Centre has been in the top five of the IIE ranking all but one year over the last decade. In addition, the College has been ranked No. 1 in the nation twice over the last five years, in 2014 and 2012.

On average, 85 percent of Centre graduates study abroad once, 25 percent study twice and 5 percent study abroad three or more times.

Learn more about study abroad and global citizenship at Centre College at Centre.edu/about/study-abroad/.

Personnel

▪ Hal Boyd has been named special assistant to the president at Eastern Kentucky University.

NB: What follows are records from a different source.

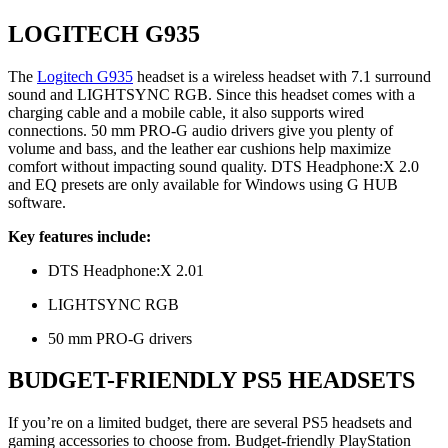
LOGITECH G935
The
Logitech G935
headset is a wireless headset with 7.1 surround
sound and LIGHTSYNC RGB. Since this headset comes with a
charging cable and a mobile cable, it also supports wired
connections. 50 mm PRO-G audio drivers give you plenty of
volume and bass, and the leather ear cushions help maximize
comfort without impacting sound quality. DTS Headphone:X 2.0
and EQ presets are only available for Windows using G HUB
software.
Key features include:
DTS Headphone:X 2.01
LIGHTSYNC RGB
50 mm PRO-G drivers
BUDGET-FRIENDLY PS5 HEADSETS
If you’re on a limited budget, there are several PS5 headsets and
gaming accessories to choose from. Budget-friendly PlayStation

Boyd is a 2016 Juris Doctor degree candidate at Yale Law School, where he has served as president of the campus chapter of the J. Reuben Clark Law Society since 2014 and focused his studies and research on legal and governance issues involving higher education. It was in that capacity that Boyd first met EKU President Michael Benson when Benson spoke at the Ivy League school in November 2014. The two went on to co-author an academic article examining the democratic ideals of higher education.

Boyd, 29, graduated magna cum laude with university honors in 2011 from Brigham Young University, where he studied philosophy and was involved in student government. He also attended the University of Cambridge’s 2008 Pembroke-King’s Programme and was a member of the Honor Society of Phi Kappa Phi.

Before pursuing a law degree, Boyd wrote professionally for the Deseret News of Salt Lake City and for The Church of Jesus Christ of Latter-Day Saints, where he was special assistant for executive projects, senior associate of public affairs and executive secretary to the Church’s Public Affairs Committee. His writing has appeared in various scholarly and journalistic venues, including The Oxford Handbook series and BYU Studies Quarterly. He is also co-editor of “Psalms of Nauvoo,” a volume of 19th century religious poetry.

Boyd, who plans to pursue a career in higher education administration and law, has also worked as a research assistant for members of the Yale Law School faculty and as a summer associate in the Cleveland law office of Square Patton Boggs and the Detroit office of Honigman Miller Schwartz and Cohn.

Boyd, an Ohio native with ties to Massachusetts, is a direct descendant of famed Mayflower voyager and Plymouth Governor William Bradford and plans to become an active member of The Kentucky Society of Mayflower Descendants.